The arbitrator affirmed that, under the NFL's Collective Bargaining Agreement, teams cannot require rehabilitation or medical appointments at team facilities during the offseason.
The Jaguars, under the direction of personnel chief Tom Coughlin, tried to require injured players to get all rehab at the team facility. When players failed to attend the sessions, the club disciplined them. In response, the players' union filed a grievance challenging the club's right to discipline players in those circumstances.
Fowler, who was not named in the NFLPA's news release and now plays for the Los Angeles Rams, to whom he was traded in October 2018, was fined 25 times for missing those appointments.

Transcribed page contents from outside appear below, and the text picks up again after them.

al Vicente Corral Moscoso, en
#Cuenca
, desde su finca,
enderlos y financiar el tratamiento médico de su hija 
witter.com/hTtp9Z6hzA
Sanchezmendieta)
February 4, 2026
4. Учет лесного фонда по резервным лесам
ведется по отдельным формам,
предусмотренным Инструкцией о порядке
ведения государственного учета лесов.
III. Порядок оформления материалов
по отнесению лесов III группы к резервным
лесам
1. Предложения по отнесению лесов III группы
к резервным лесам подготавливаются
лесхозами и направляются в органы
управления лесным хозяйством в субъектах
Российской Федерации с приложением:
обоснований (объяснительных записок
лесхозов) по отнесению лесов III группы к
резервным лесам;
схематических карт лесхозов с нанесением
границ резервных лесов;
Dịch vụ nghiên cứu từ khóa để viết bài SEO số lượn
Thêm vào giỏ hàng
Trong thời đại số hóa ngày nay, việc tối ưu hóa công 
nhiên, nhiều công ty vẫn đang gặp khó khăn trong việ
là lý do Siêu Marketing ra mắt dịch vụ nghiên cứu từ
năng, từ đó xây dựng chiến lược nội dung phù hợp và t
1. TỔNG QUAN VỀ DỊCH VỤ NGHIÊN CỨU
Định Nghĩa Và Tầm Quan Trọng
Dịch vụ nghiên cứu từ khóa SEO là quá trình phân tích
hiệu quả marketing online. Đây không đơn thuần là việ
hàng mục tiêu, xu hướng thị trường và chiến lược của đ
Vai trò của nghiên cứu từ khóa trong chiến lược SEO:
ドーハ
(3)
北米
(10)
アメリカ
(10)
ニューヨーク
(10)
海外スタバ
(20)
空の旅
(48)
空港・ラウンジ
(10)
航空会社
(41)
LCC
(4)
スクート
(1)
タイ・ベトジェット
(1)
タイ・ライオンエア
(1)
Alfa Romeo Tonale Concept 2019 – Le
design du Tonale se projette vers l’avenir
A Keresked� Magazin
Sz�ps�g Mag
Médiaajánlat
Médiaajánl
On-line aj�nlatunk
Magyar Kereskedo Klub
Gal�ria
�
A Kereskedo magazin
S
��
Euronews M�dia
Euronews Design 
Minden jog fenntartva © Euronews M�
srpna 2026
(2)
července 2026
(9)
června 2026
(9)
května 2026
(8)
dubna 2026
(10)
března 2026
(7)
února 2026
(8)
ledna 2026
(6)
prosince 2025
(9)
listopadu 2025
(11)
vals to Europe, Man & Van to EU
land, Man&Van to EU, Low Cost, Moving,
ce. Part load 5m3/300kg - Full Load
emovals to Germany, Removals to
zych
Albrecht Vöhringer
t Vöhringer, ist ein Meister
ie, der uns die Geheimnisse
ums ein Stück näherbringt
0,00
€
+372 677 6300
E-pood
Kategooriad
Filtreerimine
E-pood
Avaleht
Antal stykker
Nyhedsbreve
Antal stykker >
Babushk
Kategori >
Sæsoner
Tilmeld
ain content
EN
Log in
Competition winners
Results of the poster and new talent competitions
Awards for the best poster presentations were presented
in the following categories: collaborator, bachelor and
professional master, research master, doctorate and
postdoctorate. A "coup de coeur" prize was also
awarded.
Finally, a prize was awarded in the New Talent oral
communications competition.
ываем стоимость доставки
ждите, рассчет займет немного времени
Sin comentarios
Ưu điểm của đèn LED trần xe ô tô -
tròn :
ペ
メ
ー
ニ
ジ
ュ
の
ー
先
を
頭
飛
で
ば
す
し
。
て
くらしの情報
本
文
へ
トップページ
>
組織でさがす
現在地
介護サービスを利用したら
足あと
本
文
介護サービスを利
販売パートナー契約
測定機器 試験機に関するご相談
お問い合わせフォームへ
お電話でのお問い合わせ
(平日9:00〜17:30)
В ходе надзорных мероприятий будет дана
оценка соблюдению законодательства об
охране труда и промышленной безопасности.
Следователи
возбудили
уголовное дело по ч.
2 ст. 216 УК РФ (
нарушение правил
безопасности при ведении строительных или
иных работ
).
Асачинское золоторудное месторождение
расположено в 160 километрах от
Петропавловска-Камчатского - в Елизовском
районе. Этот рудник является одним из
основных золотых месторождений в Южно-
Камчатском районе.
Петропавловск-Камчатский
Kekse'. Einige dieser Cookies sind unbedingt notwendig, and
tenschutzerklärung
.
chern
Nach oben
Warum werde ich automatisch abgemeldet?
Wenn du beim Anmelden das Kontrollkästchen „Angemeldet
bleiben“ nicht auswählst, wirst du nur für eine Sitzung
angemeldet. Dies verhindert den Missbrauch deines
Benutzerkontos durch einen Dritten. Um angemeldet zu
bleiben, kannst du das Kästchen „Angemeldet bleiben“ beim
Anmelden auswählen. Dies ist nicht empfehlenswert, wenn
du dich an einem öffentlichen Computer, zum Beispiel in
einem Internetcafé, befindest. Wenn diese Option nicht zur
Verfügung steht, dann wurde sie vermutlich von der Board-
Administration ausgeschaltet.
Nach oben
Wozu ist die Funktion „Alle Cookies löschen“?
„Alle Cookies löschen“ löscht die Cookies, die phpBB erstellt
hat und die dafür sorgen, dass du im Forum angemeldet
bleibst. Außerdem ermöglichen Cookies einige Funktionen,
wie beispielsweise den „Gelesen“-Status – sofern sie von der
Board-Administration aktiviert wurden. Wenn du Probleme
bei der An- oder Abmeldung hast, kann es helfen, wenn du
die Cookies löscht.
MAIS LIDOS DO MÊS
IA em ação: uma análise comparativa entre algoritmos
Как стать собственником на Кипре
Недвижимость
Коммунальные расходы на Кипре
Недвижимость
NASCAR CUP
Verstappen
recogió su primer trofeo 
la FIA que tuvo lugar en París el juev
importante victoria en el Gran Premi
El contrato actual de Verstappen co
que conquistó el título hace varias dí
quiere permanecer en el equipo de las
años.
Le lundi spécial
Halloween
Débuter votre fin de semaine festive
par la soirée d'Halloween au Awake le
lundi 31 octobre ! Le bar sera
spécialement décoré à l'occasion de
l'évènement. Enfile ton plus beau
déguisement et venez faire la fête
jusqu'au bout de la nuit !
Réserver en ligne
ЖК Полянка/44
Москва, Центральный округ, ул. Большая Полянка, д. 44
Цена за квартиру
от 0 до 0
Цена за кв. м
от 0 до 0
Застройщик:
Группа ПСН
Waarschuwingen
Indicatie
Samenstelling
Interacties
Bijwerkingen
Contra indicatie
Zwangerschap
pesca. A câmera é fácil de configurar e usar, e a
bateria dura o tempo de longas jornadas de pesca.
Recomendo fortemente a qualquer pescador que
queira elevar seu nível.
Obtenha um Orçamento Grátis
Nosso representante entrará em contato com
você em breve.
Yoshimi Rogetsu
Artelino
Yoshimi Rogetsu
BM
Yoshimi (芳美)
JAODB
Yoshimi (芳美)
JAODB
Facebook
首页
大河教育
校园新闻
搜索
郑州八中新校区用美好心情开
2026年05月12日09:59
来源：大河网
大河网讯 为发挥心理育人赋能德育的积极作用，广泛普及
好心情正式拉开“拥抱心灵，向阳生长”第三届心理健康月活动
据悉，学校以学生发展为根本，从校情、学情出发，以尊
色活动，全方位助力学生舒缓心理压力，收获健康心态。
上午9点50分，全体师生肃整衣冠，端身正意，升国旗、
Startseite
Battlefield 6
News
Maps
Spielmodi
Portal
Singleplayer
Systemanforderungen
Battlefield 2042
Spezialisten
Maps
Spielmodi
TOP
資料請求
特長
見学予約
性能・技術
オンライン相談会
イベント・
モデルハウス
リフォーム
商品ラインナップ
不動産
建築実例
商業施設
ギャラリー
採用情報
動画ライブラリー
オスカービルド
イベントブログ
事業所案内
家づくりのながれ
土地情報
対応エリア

"It should be noted that Jaguars players continue to be at odds with Jaguars management over their rights under the CBA far more than players on other clubs," the NFLPA said. "In the last two years, more than 25% of the grievances filed by players in the entire league have been filed against the Jaguars.
"You as players may want to consider this when you have a chance to select your next club."